• [YOUR TASK] Using the records below, locate all lines containing "Calgary" and return them.

Extracted page text data

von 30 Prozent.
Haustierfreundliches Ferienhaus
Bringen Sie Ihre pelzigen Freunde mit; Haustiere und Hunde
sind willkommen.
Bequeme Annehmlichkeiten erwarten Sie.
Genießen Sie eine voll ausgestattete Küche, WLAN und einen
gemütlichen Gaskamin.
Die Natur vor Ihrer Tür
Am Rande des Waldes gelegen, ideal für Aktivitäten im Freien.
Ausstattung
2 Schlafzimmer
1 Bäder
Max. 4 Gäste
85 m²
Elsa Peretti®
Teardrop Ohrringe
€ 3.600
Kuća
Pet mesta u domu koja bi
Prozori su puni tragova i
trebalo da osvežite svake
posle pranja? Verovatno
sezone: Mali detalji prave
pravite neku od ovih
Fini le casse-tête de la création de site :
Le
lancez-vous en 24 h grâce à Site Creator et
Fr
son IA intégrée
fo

==

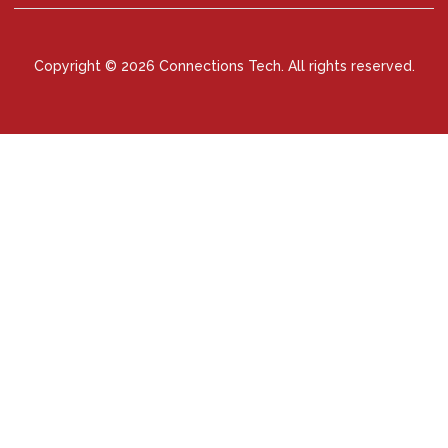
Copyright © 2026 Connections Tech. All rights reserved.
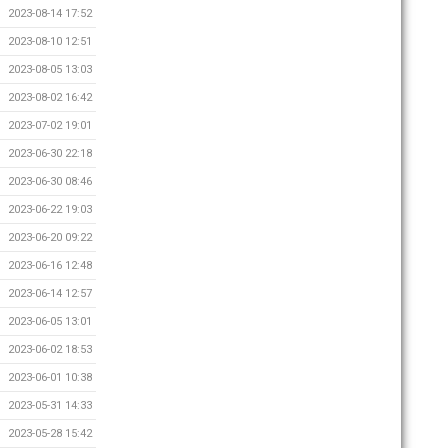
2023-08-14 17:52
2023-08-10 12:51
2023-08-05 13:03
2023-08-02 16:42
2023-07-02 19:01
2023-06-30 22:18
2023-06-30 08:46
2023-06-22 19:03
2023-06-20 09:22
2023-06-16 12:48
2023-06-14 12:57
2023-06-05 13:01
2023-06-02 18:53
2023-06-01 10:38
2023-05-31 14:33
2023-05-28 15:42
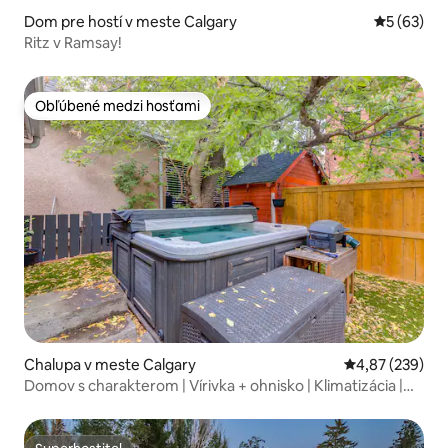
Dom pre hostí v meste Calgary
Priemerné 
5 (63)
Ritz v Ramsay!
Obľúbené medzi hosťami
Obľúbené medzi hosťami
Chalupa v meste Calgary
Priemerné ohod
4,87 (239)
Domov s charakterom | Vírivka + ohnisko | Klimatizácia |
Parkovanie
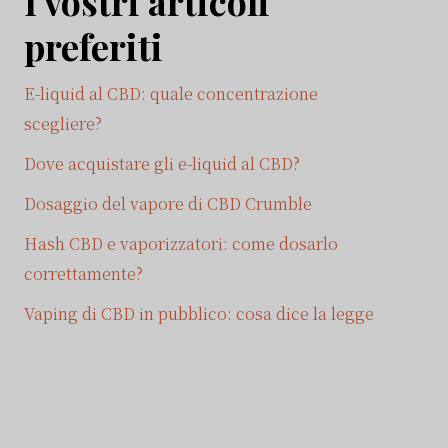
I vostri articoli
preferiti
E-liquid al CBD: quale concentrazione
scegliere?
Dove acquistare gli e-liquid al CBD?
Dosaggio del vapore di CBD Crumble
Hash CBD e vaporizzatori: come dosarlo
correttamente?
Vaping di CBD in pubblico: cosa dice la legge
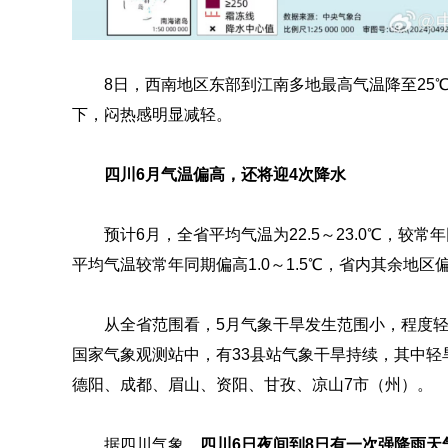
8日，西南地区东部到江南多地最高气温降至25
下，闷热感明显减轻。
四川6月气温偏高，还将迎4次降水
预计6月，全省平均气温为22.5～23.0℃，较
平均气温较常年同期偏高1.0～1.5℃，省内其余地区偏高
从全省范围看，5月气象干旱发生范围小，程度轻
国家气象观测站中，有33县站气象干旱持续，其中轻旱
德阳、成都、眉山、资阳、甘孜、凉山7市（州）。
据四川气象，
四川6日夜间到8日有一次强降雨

• [EXERCISE RESPONSE]
Dom pre hostí v meste Calgary
Chalupa v meste Calgary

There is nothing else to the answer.